A chaotic operation leaves many questions unanswered

Indications are that many civilians were killed in the counterinsurgency operation

June 30, 2012 12:48 am | Updated July 12, 2016 07:11 am IST - Raipur:

Raipur, Chattisgarh 29th June 2012:: The injured jawans those who were attacked by the maoist are being taken to the hospital for treatment at Chattisgarh on Friday. Photo - Special arrangement by Manob Chowdhury- Low res pic-informed editorial

Raipur, Chattisgarh 29th June 2012:: The injured jawans those who were attacked by the maoist are being taken to the hospital for treatment at Chattisgarh on Friday. Photo - Special arrangement by Manob Chowdhury- Low res pic-informed editorial

In the early hours of Friday, about six hundred troopers from the Central Reserve Police Force and the Combat Battalion for Resolute Action (CoBRA) commando unit conducted an operation in Chhattisgarh’s Bijapur district in which 18 tribal villagers were killed and six CRPF troopers injured.

Two suspected Maoists were killed in Sukma in an unrelated incident the same day.

As per the official record, police say that those killed in Bijapur were guerrillas of the banned Communist Party of India (Maoist). But the following account, based on interviews with social activists, local journalists, and senior police officers in Chhattisgarh, suggests that many of the victims were civilians lost in the fog of war that shrouds south Chhattisgarh.

Late on Thursday night, a Deputy Inspector General of the CRPF coordinated an operation in which three teams of the CoBRA and the CRPF set out from Jagargunda and Chintalnar (in Sukma district) and Basaguda (in Bijapur) to a rendezvous at Sarkeguda in Bijapur’s Kotaguda panchayat. “About 200 troopers set out from each camp,” said a senior policeman. “The Jagargunda team crossed through to Basaguda without any incident, but the other two companies came under fire.”

At about 1 a.m., the source said, the Basaguda team came under a burst of gunfire on the outskirts of Sarkeguda village in which six CRPF troopers were injured, two critically. “The troopers were shot at by 303 rifles and muzzle-loaded shotguns,” said the source, suggesting that the attack came from Jan Militia, Maoist village defence committees comprising local youth who are not formally members of the party and do not carry automatic weapons.

The troopers fired back and killed a number of villagers who, the source said, might not have been affiliated with the Maoists. As the encounter at Sarkeguda progressed, the CRPF team from Chintalnar arrived near the village and came under fire as well.

“The second team also retaliated and probably killed some Maoist sentries,” said the source. Eighteen villagers were killed in all, but the source said that fire was exchanged in complete darkness, making it impossible to tell who killed whom.

Children among the dead?

The police source’s account is partially corroborated by inter-faith activist Swami Agnivesh and reports from local journalists.

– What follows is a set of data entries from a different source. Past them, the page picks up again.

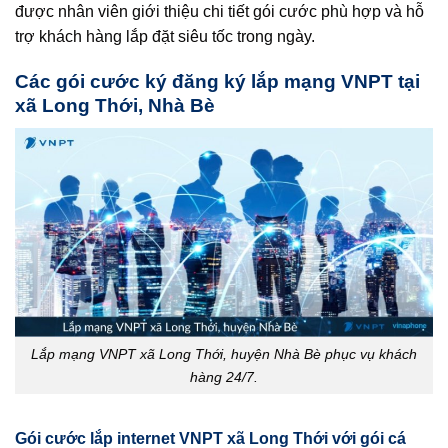
được nhân viên giới thiệu chi tiết gói cước phù hợp và hỗ
trợ khách hàng lắp đặt siêu tốc trong ngày.
Các gói cước ký đăng ký lắp mạng VNPT tại
xã Long Thới, Nhà Bè
Lắp mạng VNPT xã Long Thới, huyện Nhà Bè phục vụ khách
hàng 24/7.
Gói cước lắp internet VNPT xã Long Thới với gói cá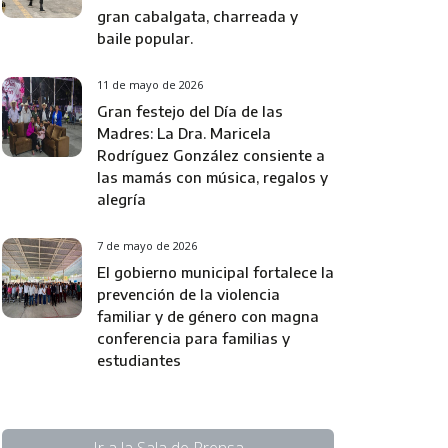
gran cabalgata, charreada y
baile popular.
11 de mayo de 2026
Gran festejo del Día de las
Madres: La Dra. Maricela
Rodríguez González consiente a
las mamás con música, regalos y
alegría
7 de mayo de 2026
El gobierno municipal fortalece la
prevención de la violencia
familiar y de género con magna
conferencia para familias y
estudiantes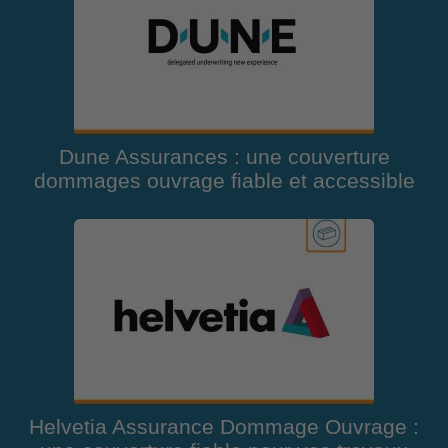
Dune Assurances : une couverture
dommages ouvrage fiable et accessible
Helvetia Assurance Dommage Ouvrage :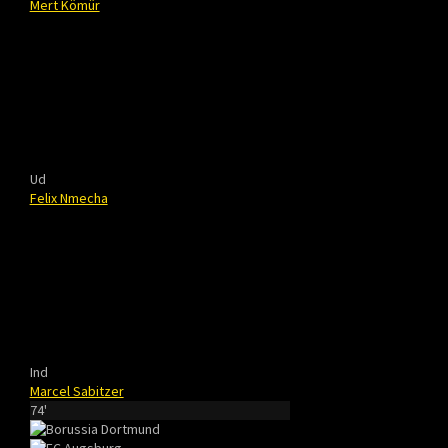
Mert Kömür
Ud
Felix Nmecha
Ind
Marcel Sabitzer
74'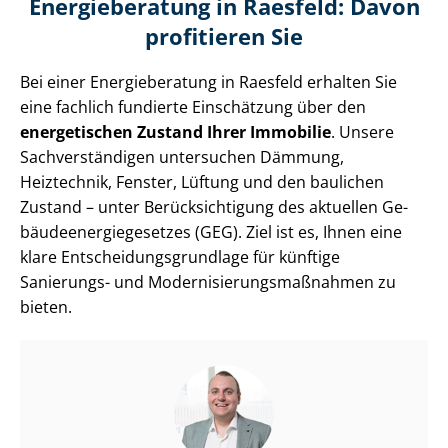
Energieberatung in Raesfeld: Davon
profitieren Sie
Bei einer Energieberatung in Raesfeld erhalten Sie
eine fachlich fundierte Einschätzung über den
energetischen Zustand Ihrer Immobilie
. Unsere
Sach­ver­stän­di­gen untersuchen Dämmung,
Heiztechnik, Fenster, Lüftung und den baulichen
Zustand – unter Be­rück­sich­ti­gung des aktuellen Ge­
bäu­de­en­er­gie­ge­set­zes (GEG). Ziel ist es, Ihnen eine
klare Ent­schei­dungs­grund­la­ge für künftige
Sanierungs- und Mo­der­ni­sie­rungs­maß­nah­men zu
bieten.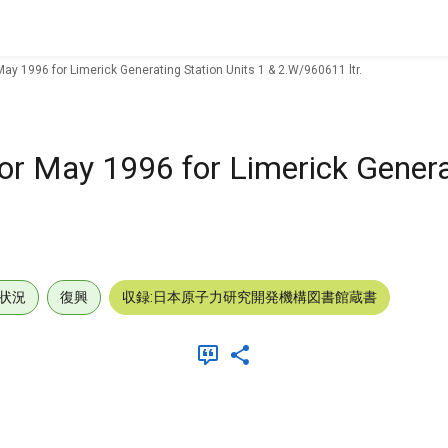
May 1996 for Limerick Generating Station Units 1 & 2.W/960611 ltr.
for May 1996 for Limerick Genera
.
状況
復興
収録:日本原子力研究開発機構図書館蔵書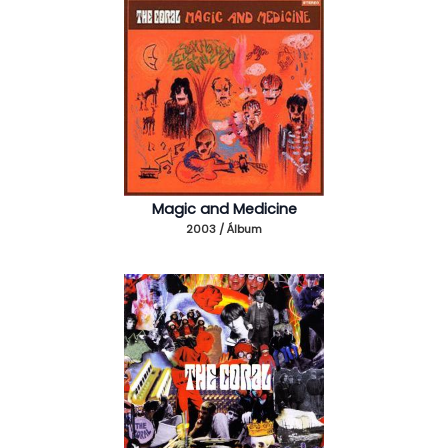
Magic and Medicine
2003 / Álbum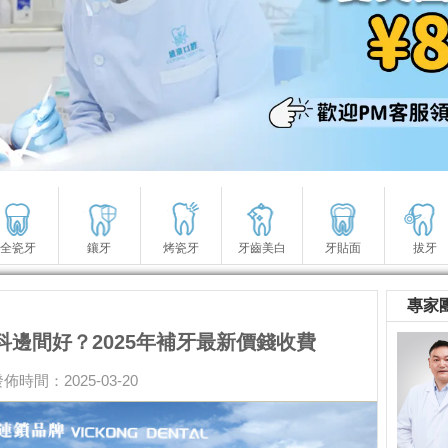
全瓷牙
鑲牙
烤瓷牙
牙齒美白
牙貼面
拔牙
專家
邊間好？2025年補牙最新價錢收費
佈時間：2025-03-20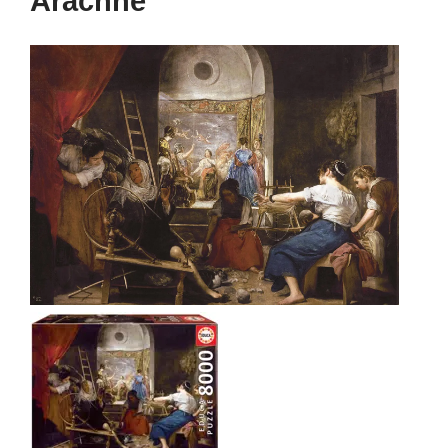
Arachne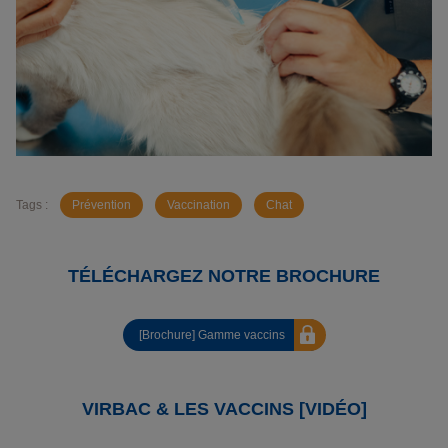
Tags :
Prévention
Vaccination
Chat
TÉLÉCHARGEZ NOTRE BROCHURE
[Brochure] Gamme vaccins
VIRBAC & LES VACCINS [VIDÉO]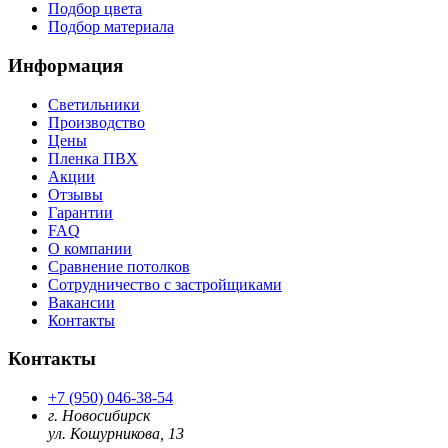
Подбор цвета
Подбор материала
Информация
Светильники
Производство
Цены
Пленка ПВХ
Акции
Отзывы
Гарантии
FAQ
О компании
Сравнение потолков
Сотрудничество с застройщиками
Вакансии
Контакты
Контакты
+7 (950) 046-38-54
г. Новосибирск
ул. Кошурникова, 13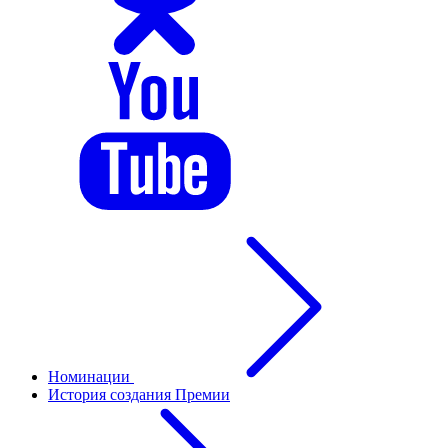
Номинации
История создания Премии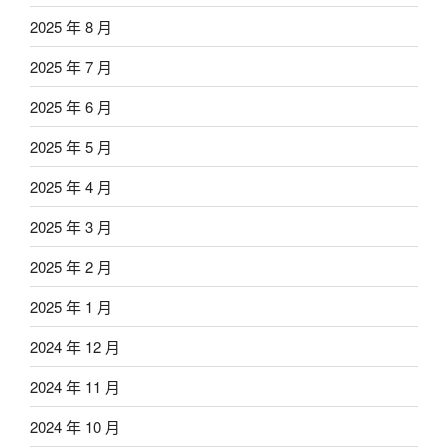
2025 年 8 月
2025 年 7 月
2025 年 6 月
2025 年 5 月
2025 年 4 月
2025 年 3 月
2025 年 2 月
2025 年 1 月
2024 年 12 月
2024 年 11 月
2024 年 10 月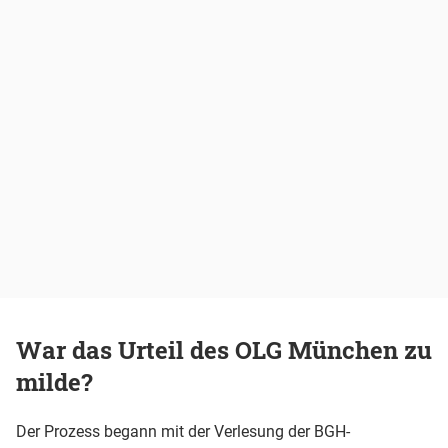
War das Urteil des OLG München zu
milde?
Der Prozess begann mit der Verlesung der BGH-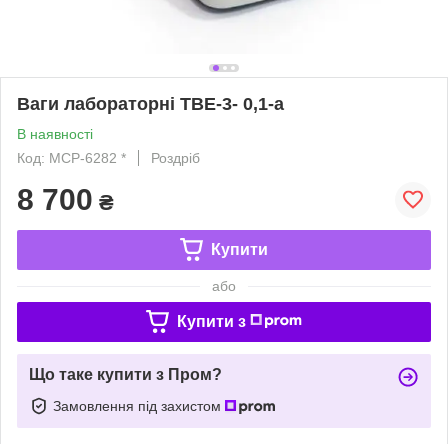
Ваги лабораторні ТВЕ-3- 0,1-а
В наявності
Код: MCP-6282 *
Роздріб
8 700
₴
Купити
або
Купити з
Що таке купити з Пром?
Замовлення під захистом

“A few days ago, the Maoists sent word calling for a meeting in Sarkeguda village,” said Swami Agnivesh, who has previously interceded on behalf of the State government to secure the release of policemen kidnapped by the Maoists. “The meeting was to discuss a land dispute in the village.” In the early hours of the morning, Mr. Agnivesh said, security forces surrounded the village and opened fire. The Maoists fired back and escaped, leaving behind a crowd of civilians who were struck by CRPF bullets.

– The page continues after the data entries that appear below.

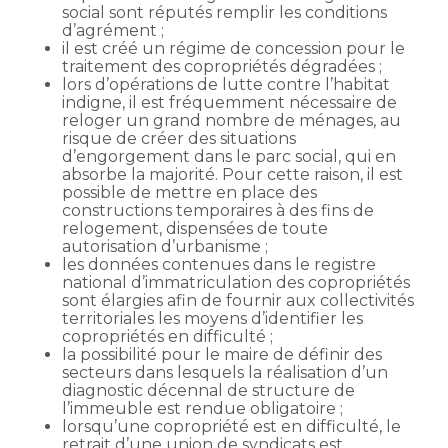
social sont réputés remplir les conditions
d’agrément ;
il est créé un régime de concession pour le
traitement des copropriétés dégradées ;
lors d’opérations de lutte contre l’habitat
indigne, il est fréquemment nécessaire de
reloger un grand nombre de ménages, au
risque de créer des situations
d’engorgement dans le parc social, qui en
absorbe la majorité. Pour cette raison, il est
possible de mettre en place des
constructions temporaires à des fins de
relogement, dispensées de toute
autorisation d’urbanisme ;
les données contenues dans le registre
national d’immatriculation des copropriétés
sont élargies afin de fournir aux collectivités
territoriales les moyens d’identifier les
copropriétés en difficulté ;
la possibilité pour le maire de définir des
secteurs dans lesquels la réalisation d’un
diagnostic décennal de structure de
l’immeuble est rendue obligatoire ;
lorsqu’une copropriété est en difficulté, le
retrait d’une union de syndicats est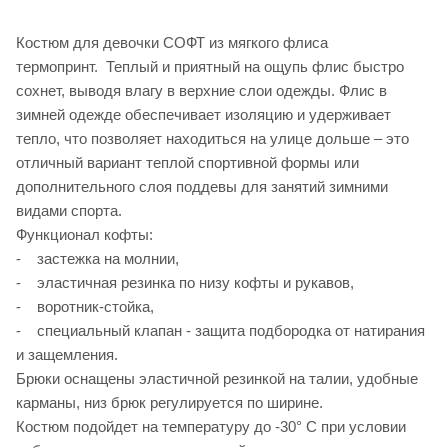
Костюм для девочки СОФТ из мягкого флиса
термопринт. Теплый и приятный на ощупь флис быстро
сохнет, выводя влагу в верхние слои одежды. Флис в
зимней одежде обеспечивает изоляцию и удерживает
тепло, что позволяет находиться на улице дольше – это
отличный вариант теплой спортивной формы или
дополнительного слоя поддевы для занятий зимними
видами спорта.
Функционал кофты:
- застежка на молнии,
- эластичная резинка по низу кофты и рукавов,
- воротник-стойка,
- специальный клапан - защита подбородка от натирания
и защемления.
Брюки оснащены эластичной резинкой на талии, удобные
карманы, низ брюк регулируется по ширине.
Костюм подойдет на температуру до -30° С при условии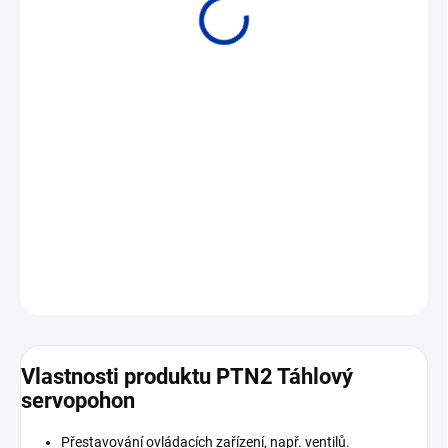
• Osová síla 2 až 4 kN
DETAILNÍ INFORMACE
ZEPTAT SE
Vlastnosti produktu PTN2 Táhlový
servopohon
Přestavování ovládacích zařízení, např. ventilů.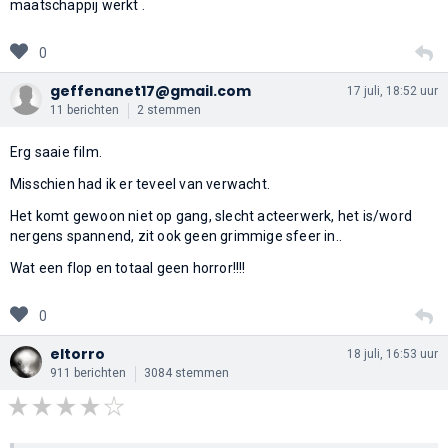
maatschappij werkt .
0
geffenanet17@gmail.com
17 juli, 18:52 uur
11 berichten
2 stemmen
Erg saaie film.
Misschien had ik er teveel van verwacht.
Het komt gewoon niet op gang, slecht acteerwerk, het is/word
nergens spannend, zit ook geen grimmige sfeer in..
Wat een flop en totaal geen horror!!!!
0
eltorro
18 juli, 16:53 uur
911 berichten
3084 stemmen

“A 9-year-old girl and an 11-year-old boy were also killed,” said Swami Agnivesh, but this information could not be verified. Photographs passed on by local journalists show a number of corpses, including that of a woman, clad in civilian garb, and what appears to be a teenaged boy of indeterminate age.

A young man arrested in the operation has corroborated Swami Agnivesh's account to a degree.

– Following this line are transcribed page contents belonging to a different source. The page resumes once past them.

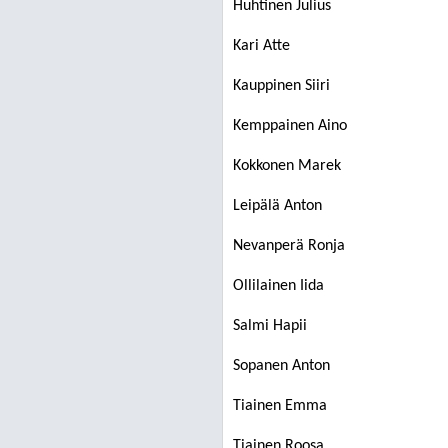
Huhtinen Julius
Kari Atte
Kauppinen Siiri
Kemppainen Aino
Kokkonen Marek
Leipälä Anton
Nevanperä Ronja
Ollilainen Iida
Salmi Hapii
Sopanen Anton
Tiainen Emma
Tiainen Roosa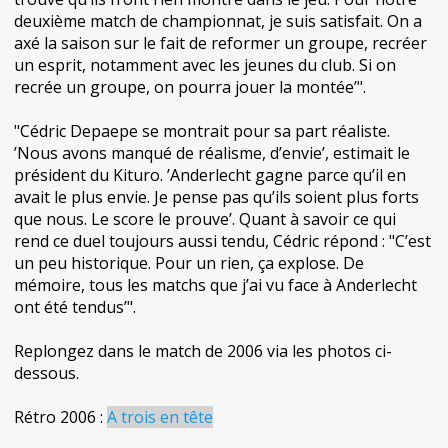
deuxième match de championnat, je suis satisfait. On a
axé la saison sur le fait de reformer un groupe, recréer
un esprit, notamment avec les jeunes du club. Si on
recrée un groupe, on pourra jouer la montée’".
"Cédric Depaepe se montrait pour sa part réaliste.
’Nous avons manqué de réalisme, d’envie’, estimait le
président du Kituro. ’Anderlecht gagne parce qu’il en
avait le plus envie. Je pense pas qu’ils soient plus forts
que nous. Le score le prouve’. Quant à savoir ce qui
rend ce duel toujours aussi tendu, Cédric répond : "C’est
un peu historique. Pour un rien, ça explose. De
mémoire, tous les matchs que j’ai vu face à Anderlecht
ont été tendus’".
Replongez dans le match de 2006 via les photos ci-
dessous.
Rétro 2006 :
A trois en tête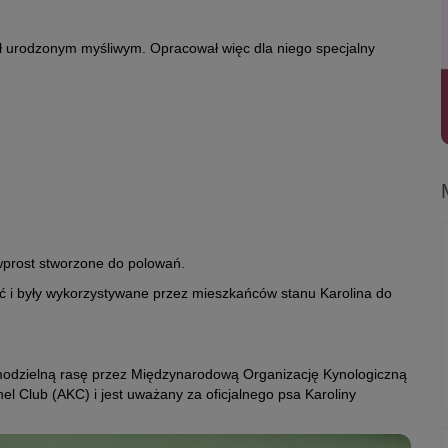
ł urodzonym myśliwym. Opracował więc dla niego specjalny
wprost stworzone do polowań.
ść i były wykorzystywane przez mieszkańców stanu Karolina do
samodzielną rasę przez Międzynarodową Organizację Kynologiczną
el Club (AKC) i jest uważany za oficjalnego psa Karoliny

“A group of journalists met a 14-year-old boy called Irpa Chottu from Sarkeguda in Maharani hospital in Jagdalpur this evening,” said a local journalist present at the hospital. According to the journalist, Chottu claimed he was grazing his cows when a group of Maoists came and forcibly took him to a meeting. Suddenly, the police appeared and opened fire on the meeting. The Maoists escaped, but several villagers were caught in the crossfire. Chottu said he was captured, questioned, shot in the leg and finally sent to the hospital by the security forces.

“The problem is the complete absence of a legal framework to protect policemen in case of a genuine case of collateral deaths in an operation,” said a senior policeman. “This forces the police to claim that even those killed in crossfire are Maoist guerrillas. Without a legal framework, a man firing in self defence can be prosecuted for murder.”